I am not at odds with this structure. It works in many cases, as it did successfully with my, ahem, lower body surgery. But over the last say, 10 years, I have seen the ugly side of modern medicine.
Let's say you go to a doctor with a painful complaint or other symptom. You go through the dance, but pills don't help and surgery isn't indicated by any of the many tests you've taken. These tests tell you what you don't have. Now you enter a period of try this try that, and eventually you just give up and learn to cope. Second opinion? If insurance won't cover it, for any of several reasons, it's a non-option.

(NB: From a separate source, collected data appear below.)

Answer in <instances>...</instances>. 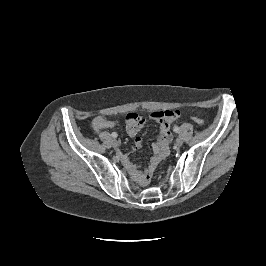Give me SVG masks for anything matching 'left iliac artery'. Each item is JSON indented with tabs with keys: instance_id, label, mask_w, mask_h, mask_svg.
<instances>
[{
	"instance_id": "obj_1",
	"label": "left iliac artery",
	"mask_w": 266,
	"mask_h": 266,
	"mask_svg": "<svg viewBox=\"0 0 266 266\" xmlns=\"http://www.w3.org/2000/svg\"><path fill=\"white\" fill-rule=\"evenodd\" d=\"M173 130H174V132L177 133V132H179V127L175 126Z\"/></svg>"
}]
</instances>
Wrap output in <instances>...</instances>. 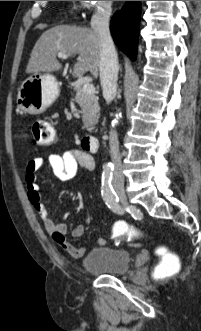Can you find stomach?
I'll return each mask as SVG.
<instances>
[{
	"instance_id": "1",
	"label": "stomach",
	"mask_w": 201,
	"mask_h": 331,
	"mask_svg": "<svg viewBox=\"0 0 201 331\" xmlns=\"http://www.w3.org/2000/svg\"><path fill=\"white\" fill-rule=\"evenodd\" d=\"M59 93V84L54 76L34 74L21 84L17 105L24 113L38 115L54 103Z\"/></svg>"
}]
</instances>
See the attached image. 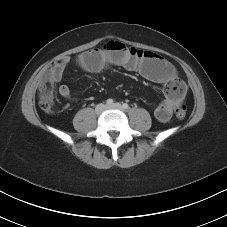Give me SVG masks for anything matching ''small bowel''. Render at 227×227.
Returning <instances> with one entry per match:
<instances>
[{"instance_id":"small-bowel-1","label":"small bowel","mask_w":227,"mask_h":227,"mask_svg":"<svg viewBox=\"0 0 227 227\" xmlns=\"http://www.w3.org/2000/svg\"><path fill=\"white\" fill-rule=\"evenodd\" d=\"M69 62L68 57L61 59L47 74L53 82H59ZM80 68L89 73H99L109 66H119L128 71L138 72L149 81L164 86V100L154 111L155 118L167 122L176 106L185 97V85L178 78L174 66L160 55L151 51L129 48L118 41H110L103 48H94L81 53L77 58ZM59 95L67 100H74L67 85H61Z\"/></svg>"}]
</instances>
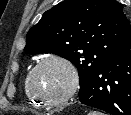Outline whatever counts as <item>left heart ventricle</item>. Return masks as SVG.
I'll use <instances>...</instances> for the list:
<instances>
[{
  "label": "left heart ventricle",
  "instance_id": "left-heart-ventricle-1",
  "mask_svg": "<svg viewBox=\"0 0 131 115\" xmlns=\"http://www.w3.org/2000/svg\"><path fill=\"white\" fill-rule=\"evenodd\" d=\"M70 83L68 70L59 63H48L35 73V92L45 98H57L64 93Z\"/></svg>",
  "mask_w": 131,
  "mask_h": 115
}]
</instances>
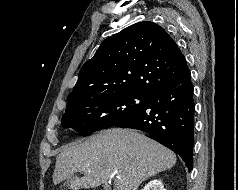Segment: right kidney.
<instances>
[{
    "label": "right kidney",
    "instance_id": "obj_1",
    "mask_svg": "<svg viewBox=\"0 0 238 190\" xmlns=\"http://www.w3.org/2000/svg\"><path fill=\"white\" fill-rule=\"evenodd\" d=\"M142 190H166L160 180L150 181Z\"/></svg>",
    "mask_w": 238,
    "mask_h": 190
}]
</instances>
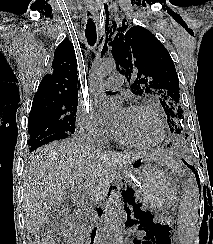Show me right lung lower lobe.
Segmentation results:
<instances>
[{"label":"right lung lower lobe","mask_w":213,"mask_h":244,"mask_svg":"<svg viewBox=\"0 0 213 244\" xmlns=\"http://www.w3.org/2000/svg\"><path fill=\"white\" fill-rule=\"evenodd\" d=\"M68 136H69V133H65V132H61V133L51 135L45 139H42L38 143L31 145L30 146V152L34 151L35 149H37L38 147H40L44 144L50 143V142L55 141V140L65 139Z\"/></svg>","instance_id":"98d812e1"}]
</instances>
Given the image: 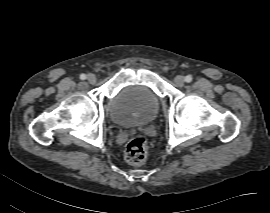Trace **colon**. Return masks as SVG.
Instances as JSON below:
<instances>
[{
  "label": "colon",
  "instance_id": "5ec220e1",
  "mask_svg": "<svg viewBox=\"0 0 270 213\" xmlns=\"http://www.w3.org/2000/svg\"><path fill=\"white\" fill-rule=\"evenodd\" d=\"M148 139L142 135L132 137L126 144L124 159L128 164L140 165L147 156Z\"/></svg>",
  "mask_w": 270,
  "mask_h": 213
}]
</instances>
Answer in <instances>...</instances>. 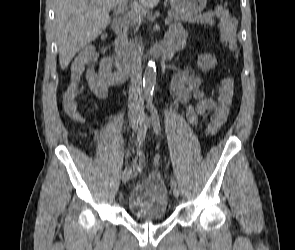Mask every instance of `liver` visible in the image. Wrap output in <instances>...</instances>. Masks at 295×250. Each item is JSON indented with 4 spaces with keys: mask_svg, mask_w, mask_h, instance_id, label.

Another situation is pain management. I recently read a story about doctors who find themselves before the medical boards for prescribing "too much pain medication," and in several instances they are in trouble with civil authorities for "drug dealing." Many of these doctors were treating patients for chronic pain, like cancer or fibromyalgia. In fear of being persecuted, the article suggested many doctors will not prescribe sufficient pain meds but instead suggest pain management training or coping skills. Pain is pain, man.
Another situation is when a patient has multiple problems and is seeing 3 or more different specialists in addition to a PCM (primary care manager). No single one of these people is on top of the patients health situation in the holistic sense.
OK, my point is these three situations apply to my wife, who at the moderate age of 50, is basically an invalid. We are in limbo at this time waiting to see if a regimen of pills and therapy will restore her to some semblance of independence, but none of her doctors is making any promises.
The uncertainty of the future has a whole different meaning when it's about your health, than say, your favorite football team's next game.
As a kid, I remember my mom speaking in reverent tones about a doctor's visit (they used to make house calls in those days) like everything would be OK, because the doctor would see to it. The truth is a little disappointing--we mostly heal on our own for everyday ills, and doctors just prescribe symptom treatments. The truth is doctors can't fix everything, and in some instances can't fix anything. But, we dance.